The ordeal we, as a group of teachers, went through was a test of fire. We were challenged on every front, asked to do things that we sometimes had no faith in successfully completing. To a teacher, I know of none that backed down from that challenge, we tried things we had no confidence in being successful, and found many of them, to our surprise, to be quite successful. We tried things that were successful under previous teaching environments, and found them impossible in this new situation. Slowly, we began to find the way; slowly we learned what worked and what did not work.
Allen’s book is 85% pure history as it happened at the time. It is about 10% fiction, which is good, as the reader will never know what was actually said, and what was made up for dramatic effect. It was 15%….Oh, where is Frank Rich, the math teacher, when we need him!
Several of the beginning teachers have passed away since the beginning of the school. In fact, I just attended the Memorial Service of the character Allen called Bill Townsend on the day this is being written.
Frank Rich did not enjoy a long retirement before he passed away as did Bill Townsend; he ‘died with his boots on’ in his last year of teaching at Peters Middle School, just a few months before his announced retirement. Some of the original faculty moved to other schools, and several found work in other occupations.
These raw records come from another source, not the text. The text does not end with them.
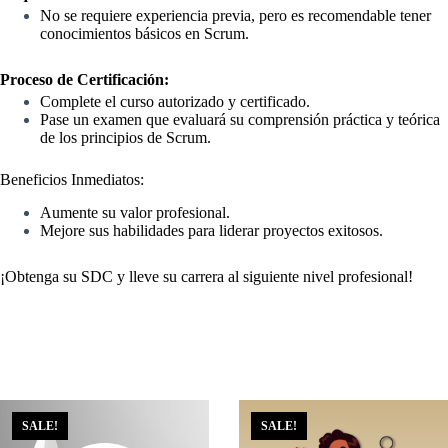
No se requiere experiencia previa, pero es recomendable tener
conocimientos básicos en Scrum.
Proceso de Certificación:
Complete el curso autorizado y certificado.
Pase un examen que evaluará su comprensión práctica y teórica
de los principios de Scrum.
Beneficios Inmediatos:
Aumente su valor profesional.
Mejore sus habilidades para liderar proyectos exitosos.
¡Obtenga su SDC y lleve su carrera al siguiente nivel profesional!
SALE!
SALE!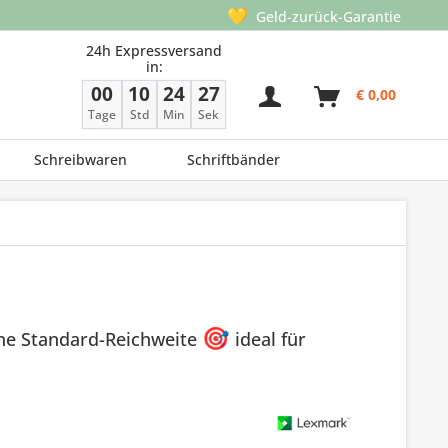
💛
Geld-zurück-Garantie
24h Expressversand
in:
00
10
24
27
€ 0,00
Tage
Std
Min
Sek
Schreibwaren
Schriftbänder
ine Standard-Reichweite
🎯
ideal für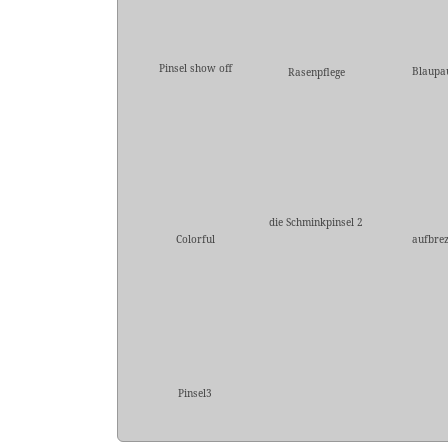
Pinsel show off
Blaupa
Rasenpflege
die Schminkpinsel 2
Colorful
aufbrez
Pinsel3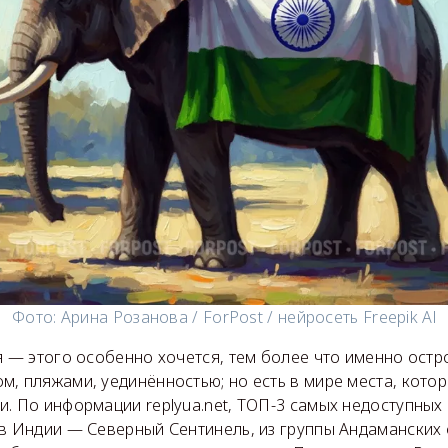
Фото: Арина Розанова / ForPost / нейросеть Freepik Al
я — этого особенно хочется, тем более что именно ост
, пляжами, уединённостью; но есть в мире места, кото
. По информации replyua.net, ТОП-3 самых недоступных
в Индии — Северный Сентинель, из группы Андаманских 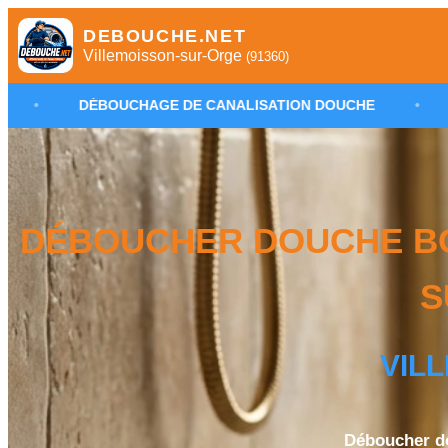
DEBOUCHE.NET
Villemoisson-sur-Orge
(91360)
UCHAGE DE CANALISATION DOUCHE
•
PLOMBIER VIL
DÉBOUCHER DOUCHE BO
S
VIL
Déboucher do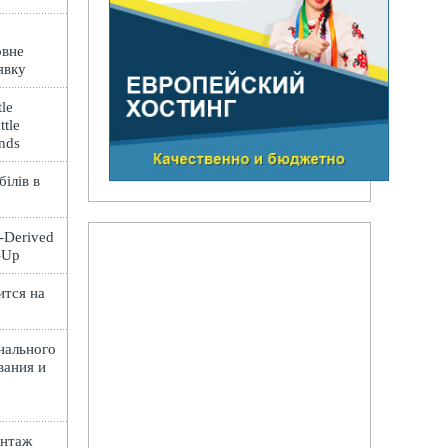
овне
явку
le
ttle
ands
ілів в
t-Derived
e-Up
ится на
нального
вания и
онтаж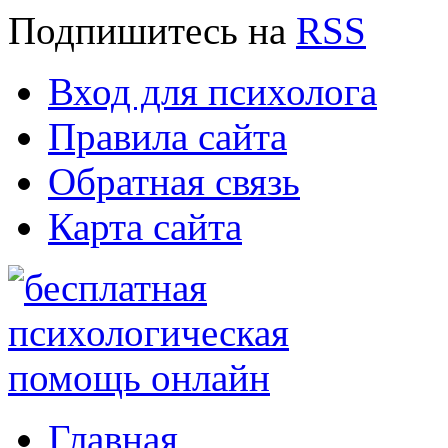
Подпишитесь
на
RSS
Вход для психолога
Правила сайта
Обратная связь
Карта сайта
Главная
But, all shared a special part of their lives during the beginning years of this school.
Allen has written a work that has been polished over many years. I had the fortune to read an early draft a few years after I left Peters Middle School, and this draft has improved considerably from the beginning. During the reading and typing of this book, I found parts of it to be pure genius, achieving literary excellence as he paints his picture of various events. His inscriptions are inspired and accurate, according to my recollection of the years I personally shared with him on the 7th grade team. He has a different style of humor, bringing recollections back to life (even though a few never happened, or were actually attributed to a different individual) and it was a natural to center those humorous recollections on the page and change to bold print, to highlight their contribution to the work. But, readers beware, not all in this book is accurate, some literary license has been invoked to achieve a better story.
Some of the passages made me laugh, some made me cry. I sometimes found I wished I had never read the work, as it brought back some unpleasant memories I would have rather forgotten. Yet, there is much to be learned in this book, if only the reader takes the time to think about what is offered. During my years teaching at the High School while Allen taught the same students at the old Elementary school he describes in his work, I had a sign on the wall that said: “You can lead a student to knowledge, but you can’t make him think”. The same applies to reading this book. There is much experience to learn from, if the reader takes the time to ponder what has been tried in the beginning years of this school.